The Seattle Times editorial board went after gun rights again Tuesday about the same time that a Seattle mayoral candidate learned the hard way that political correctness is standing in the way of something the firearms community has advocated for years: preventing mentally ill people from obtaining firearms.
It is indicative of a national dilemma for which the firearms community is consistently and unfairly criticized with the “Big Lie” that “the gun lobby wants to arm crazy people.”
Here’s what the Times recommended: “…the president can use executive orders to maximize access to criminal and mental-health information, and make it available to designated screeners.
“Tighten laws,” the editorial continues, “to ensure seized guns are not returned by law enforcement to those who should not have them. Share criminal and relevant mental-health information across jurisdictions.”

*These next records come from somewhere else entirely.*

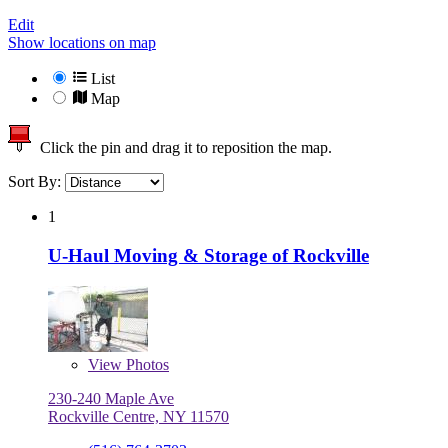
Edit
Show locations on map
List
Map
Click the pin and drag it to reposition the map.
Sort By:
1
U-Haul Moving & Storage of Rockville
View
Photos
230-240 Maple Ave
Rockville Centre, NY 11570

Gun prohibitionists have long contended that the nasty old gun lobby stands in the way of such measures, but Charlie Staadecker, who is running to replace Mike McGinn as Seattle’s mayor, might offer a different perspective. According to a Times blog, Staadecker pledged that “if elected Seattle mayor, he would ‘lead the charge’ to monitor the mentally ill to curb gun violence. But a few hours later, he backed off his own idea.”
Did Staadecker get an angry telephone call from the National Rifle Association? Did the Citizens Committee for the Right to Keep and Bear Arms rip him in a press release? No. According to the Times, “He was surprised to learn his idea offended an advocate for the mentally ill, Christine Lindquist, the executive director of the Seattle affiliate of the National Alliance on Mental Illness.
“She said people with mental illness aren’t any more dangerous than anyone else,” the Times reported. “A registry of sorts would just perpetuate stigmas.”
“It’s offensive that someone in Seattle would even suggest such a thing,” she reportedly stated.
One might suggest it is even more offensive for Lindquist to whine about being offended, and remind her about Daniel Culotti. He’s the guy who was fatally shot in self-defense by Kenneth Miller, a homeless African-American whom Culotti picked out of the crowd on a sunny October day in 2006 to beat and stomp nearly to death in the Westlake Plaza while scores of people looked on and did nothing beyond calling 9-1-1.
Culotti had been under the supervision of the Department of Corrections and Seattle Mental Health. The state allocated money for his therapy, medications and housing for a period of five years. He had done time for assaulting his mother and burning down her house. On the day he was killed, he reportedly confronted several people in the Westlake Plaza area, finally singling out Miller, whom he viciously attacked.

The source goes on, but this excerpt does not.